"How would you describe it, Mr. Lawyer?" said he.
Gottlieb laughed and shifted his cigar.
"Our friend Charlie lives by his brains," he replied. "He is an inventor, a promoter, an artist. He has earned many a small fortune by the simple use of a postage stamp. He can extract gold from seawater or silver from pineapples. Incidentally, he is of a scientific turn of mind and can rattle off the Morse alphabet as deftly as any operator in the business. Occasionally he has, in the interest of finance, tapped a wire."

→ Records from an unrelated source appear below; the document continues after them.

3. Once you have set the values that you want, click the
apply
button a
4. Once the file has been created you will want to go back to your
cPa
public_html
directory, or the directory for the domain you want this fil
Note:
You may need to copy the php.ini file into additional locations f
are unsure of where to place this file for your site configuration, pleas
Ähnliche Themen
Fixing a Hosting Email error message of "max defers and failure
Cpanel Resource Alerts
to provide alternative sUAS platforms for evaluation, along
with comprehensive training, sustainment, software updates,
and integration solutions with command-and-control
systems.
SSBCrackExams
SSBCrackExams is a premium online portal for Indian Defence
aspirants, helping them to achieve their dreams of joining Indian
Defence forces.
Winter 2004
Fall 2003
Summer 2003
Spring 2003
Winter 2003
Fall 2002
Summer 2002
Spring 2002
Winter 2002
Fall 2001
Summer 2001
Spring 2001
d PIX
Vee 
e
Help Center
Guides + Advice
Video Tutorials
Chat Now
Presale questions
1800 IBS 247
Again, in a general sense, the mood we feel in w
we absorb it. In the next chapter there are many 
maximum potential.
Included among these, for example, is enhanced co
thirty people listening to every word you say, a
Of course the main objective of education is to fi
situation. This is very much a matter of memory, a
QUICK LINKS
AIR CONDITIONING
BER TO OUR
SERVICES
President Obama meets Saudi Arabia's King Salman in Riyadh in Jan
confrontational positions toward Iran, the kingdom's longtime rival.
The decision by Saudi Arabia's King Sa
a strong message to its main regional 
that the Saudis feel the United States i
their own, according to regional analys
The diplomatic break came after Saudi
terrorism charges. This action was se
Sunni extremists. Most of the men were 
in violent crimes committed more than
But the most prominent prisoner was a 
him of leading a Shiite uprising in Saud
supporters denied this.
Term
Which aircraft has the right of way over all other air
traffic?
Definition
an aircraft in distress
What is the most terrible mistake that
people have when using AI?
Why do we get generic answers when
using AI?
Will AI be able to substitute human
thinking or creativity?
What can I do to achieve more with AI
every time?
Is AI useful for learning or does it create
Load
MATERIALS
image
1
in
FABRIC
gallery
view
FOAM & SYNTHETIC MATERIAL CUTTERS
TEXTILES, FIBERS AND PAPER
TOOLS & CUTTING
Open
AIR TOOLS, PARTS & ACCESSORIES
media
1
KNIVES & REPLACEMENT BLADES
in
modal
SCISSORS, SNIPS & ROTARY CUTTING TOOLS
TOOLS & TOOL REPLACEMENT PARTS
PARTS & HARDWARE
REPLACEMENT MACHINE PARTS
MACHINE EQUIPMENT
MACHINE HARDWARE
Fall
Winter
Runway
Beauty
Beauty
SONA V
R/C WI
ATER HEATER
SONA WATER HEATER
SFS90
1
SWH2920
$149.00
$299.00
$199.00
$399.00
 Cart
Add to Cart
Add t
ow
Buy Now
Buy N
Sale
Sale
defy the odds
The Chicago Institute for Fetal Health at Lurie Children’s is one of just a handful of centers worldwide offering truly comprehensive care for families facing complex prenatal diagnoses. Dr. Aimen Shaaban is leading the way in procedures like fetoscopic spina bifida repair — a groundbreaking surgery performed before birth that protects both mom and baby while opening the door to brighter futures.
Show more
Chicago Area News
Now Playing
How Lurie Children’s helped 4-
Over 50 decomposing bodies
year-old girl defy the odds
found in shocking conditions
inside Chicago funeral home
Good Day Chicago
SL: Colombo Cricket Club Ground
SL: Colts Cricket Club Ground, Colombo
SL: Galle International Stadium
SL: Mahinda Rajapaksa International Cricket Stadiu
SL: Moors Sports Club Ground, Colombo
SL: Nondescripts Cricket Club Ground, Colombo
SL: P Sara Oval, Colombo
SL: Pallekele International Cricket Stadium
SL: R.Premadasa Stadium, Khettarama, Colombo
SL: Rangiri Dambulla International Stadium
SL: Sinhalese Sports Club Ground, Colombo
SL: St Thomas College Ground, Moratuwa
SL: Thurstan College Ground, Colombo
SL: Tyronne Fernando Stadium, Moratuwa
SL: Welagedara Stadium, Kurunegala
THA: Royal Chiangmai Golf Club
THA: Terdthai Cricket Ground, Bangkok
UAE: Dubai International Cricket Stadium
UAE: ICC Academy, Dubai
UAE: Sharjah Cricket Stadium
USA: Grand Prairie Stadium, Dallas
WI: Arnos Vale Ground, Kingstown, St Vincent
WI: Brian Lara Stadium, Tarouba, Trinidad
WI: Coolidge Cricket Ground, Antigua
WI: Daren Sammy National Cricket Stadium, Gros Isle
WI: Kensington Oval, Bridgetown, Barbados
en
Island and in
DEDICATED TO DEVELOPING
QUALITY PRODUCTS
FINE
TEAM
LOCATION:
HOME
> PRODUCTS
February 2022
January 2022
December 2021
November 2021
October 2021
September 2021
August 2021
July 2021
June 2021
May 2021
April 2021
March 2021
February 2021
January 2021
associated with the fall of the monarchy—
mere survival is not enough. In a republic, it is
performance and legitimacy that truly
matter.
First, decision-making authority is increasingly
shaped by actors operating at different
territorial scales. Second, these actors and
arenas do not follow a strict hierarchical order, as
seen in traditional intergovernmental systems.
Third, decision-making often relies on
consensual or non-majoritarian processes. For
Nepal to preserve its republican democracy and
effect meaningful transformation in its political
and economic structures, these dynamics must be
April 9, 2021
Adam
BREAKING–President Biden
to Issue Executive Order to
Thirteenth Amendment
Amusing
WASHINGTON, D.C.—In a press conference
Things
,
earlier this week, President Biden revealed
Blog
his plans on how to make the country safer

"Tapped a wire!" Instantly I regarded Billington with a new interest. So at last I had met one of those famous gentry of whom I had so often heard!
"Never again, I fancy!" laughed Charlie. "My friend, you have saved a lot of poor devils a deal of trouble. From this time on none of us will ever need to tap wires. After this we shall only pretend to tap 'em."
"How so?" I inquired, dropping into a near-by chair.
"Why, under the new law," responded Billington—"the law of which, I may say, you are the creator—we shall only have to induce some innocent countryman to believe that he has heard the result of a horse-race being sent over the wire in advance of the pool rooms, and persuade him to turn over his roll for the purpose of betting it on a horse that is presumably already cooling off in the paddock and we can keep his money, for he has parted with it for an illegal or an inimical purpose—to wit, cheating the bookies."
"Not with my sanction!" I retorted, somewhat aghast at the idea of having paved a broad and easy path for the way of criminals.
"Tut, tut, Quib!" said Gottlieb. "You have nothing to do with what use our friend here sees fit to put your law to. I have never yet advised any man how to do an illegal thing. The most I have ever done has been to show some of my clients how to do in a perfectly legal manner that which had heretofore been unlawful."
"Yea, Gottlieb," remarked Billington. "And many things that before were accounted faults have now, thanks to you, become virtues."